Q1. Classification Model (40 points)
Training loss and testing accuracy curves visualization
Figure layout:
Left figure is the
training loss tensorboard curve.
Right figure is the
testing accuracy tensorboard curve output.
Implementation Description (MLP):
The architecture was implemented as specified in the PointNet paper by Qi et al. (2017).
Deliverables:
The test accuracy of our best model is 97.90%
Visualization of correct predictions:
Visualization of correct prediction of chairs from our best model.
Visualization of correct prediction of vase from our best model.
Visualization of correct prediction of lamp from our best model.

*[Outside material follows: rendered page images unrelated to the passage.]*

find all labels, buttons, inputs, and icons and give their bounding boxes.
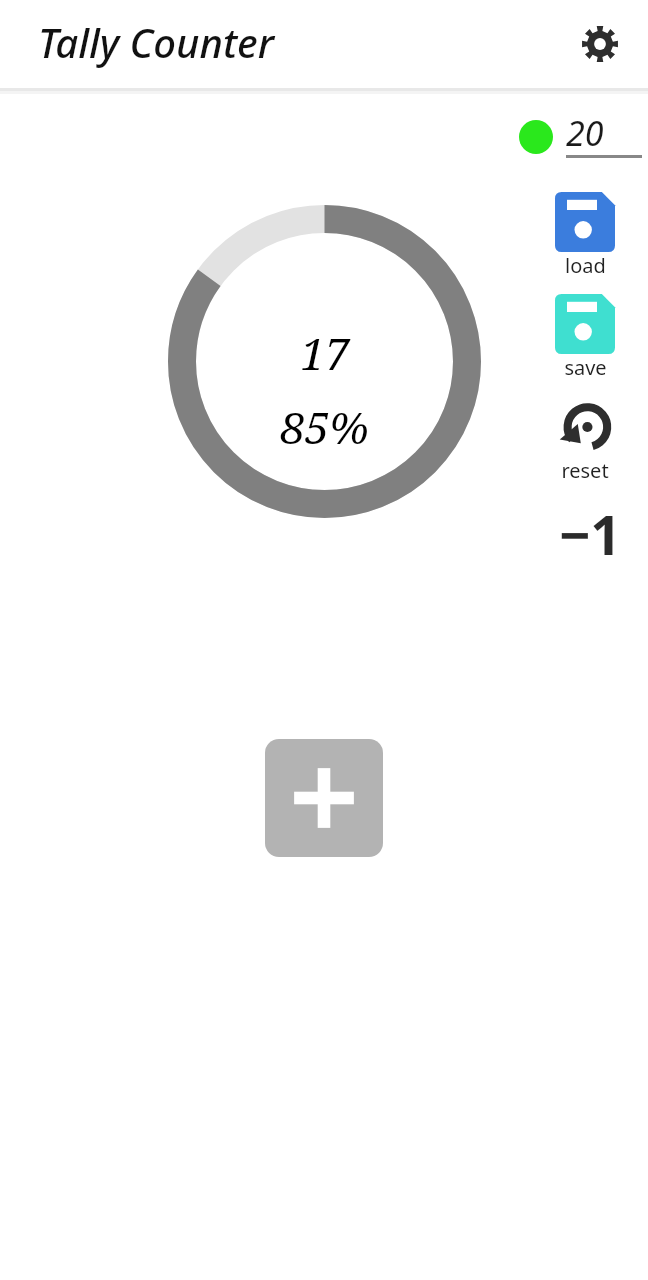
button[interactable]: Goal indicator (519, 120, 553, 154)
staticText: Tally Counter (38, 15, 274, 69)
staticText: −1 (559, 497, 622, 559)
button[interactable]: Save (553, 294, 617, 381)
staticText: save (564, 354, 607, 381)
button[interactable]: Settings (572, 16, 628, 72)
button[interactable]: 20 (566, 110, 604, 156)
staticText: 85% (280, 397, 369, 457)
button[interactable]: −1 (540, 497, 640, 559)
button[interactable]: Reset (553, 397, 617, 484)
staticText: 17 (300, 323, 350, 383)
button[interactable]: Load (553, 192, 617, 279)
staticText: load (565, 252, 606, 279)
staticText: reset (561, 457, 609, 484)
button[interactable]: Increment (265, 739, 383, 857)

Visualization of incorrect predictions:
Groundtruth for this sample is a chair, but our best model predicted this sample as a lamp
Groundtruth for this sample is a lamp, but our best model predicted this sample as a vase
Groundtruth for this sample is a vase, but our best model predicted this sample as a lamp
Interpretation
Overall, the classification model achieves reasonable accuracy of
97.90%
. Hence, total number of incorrect predictions in the test set are just 20 frames. The incorrect predictions looks reasonable as well. For example, the first incorrect prediction shows that our best model network predicted a lamp instead of a chair. The points in this sample most closely resemble to the overall structure of lamp where the distribution of points mostly lies in the vertical height direction and where the stretch in the horizontal direction is very meagre. The same goes for the other two incorrect predictions. Since the PointNet model tries to associate each prediction with the one it has encountered in the training set, the incorrect predictions does make sense, in that the third incorrerct prediction is deceiving even for human eye at a first glance!
Q2. Segmentation Model (40 points)
Training loss and testing accuracy curves visualization
Figure layout:
Left figure is the
training loss tensorboard curve.
Right figure is the
testing accuracy tensorboard curve output.
Implementation Description (MLP):
The architecture was implemented as specified in the PointNet paper by Qi et al. (2017).
Deliverables:
The test accuracy of our best model is 90.23%
Visualization of correct segmentations:
Figure layout:
Left figure is the
groundtruth segmentation.
Right figure is the
predicted segmentation output.
Correct segmentation object #111 from our best model.
Accuracy: 99.48%
Correct segmentation object #215 from our best model.
Accuracy: 99.47%
Correct segmentation object #434 from our best model.
Accuracy: 99.45%
Correct segmentation object #462 from our best model.
Accuracy: 99.33%
Correct segmentation object #562 from our best model.
Accuracy: 99.32%
Visualization of less accurate segmentations:
Figure layout:
Left figure is the
groundtruth segmentation.
Right figure is the
predicted segmentation output.
Relatively less accurate segmentation object #26 from our trained best model.
Accuracy: 45.06%
Relatively less accurate segmentation object #351 from our trained best model.
Accuracy: 50.68%
Interpretation
Visual inspection conveys the fact the incorrect segmentation makes sense. For the first inaccurate segmentation output, at a first glance, it is not immediately obvious if the chair has legs or if the seat is large extending till the bottom. As for the other inaccurate segmentation output, it is apparently difficult even for our raw human vision to decide if the structure resembles legs. Furthermore, the pillow inside the chair looks tough to segment as well. Such cases are generating inaccurate segmentations due to the fact that the training dataset does not have enough data resembling these cases.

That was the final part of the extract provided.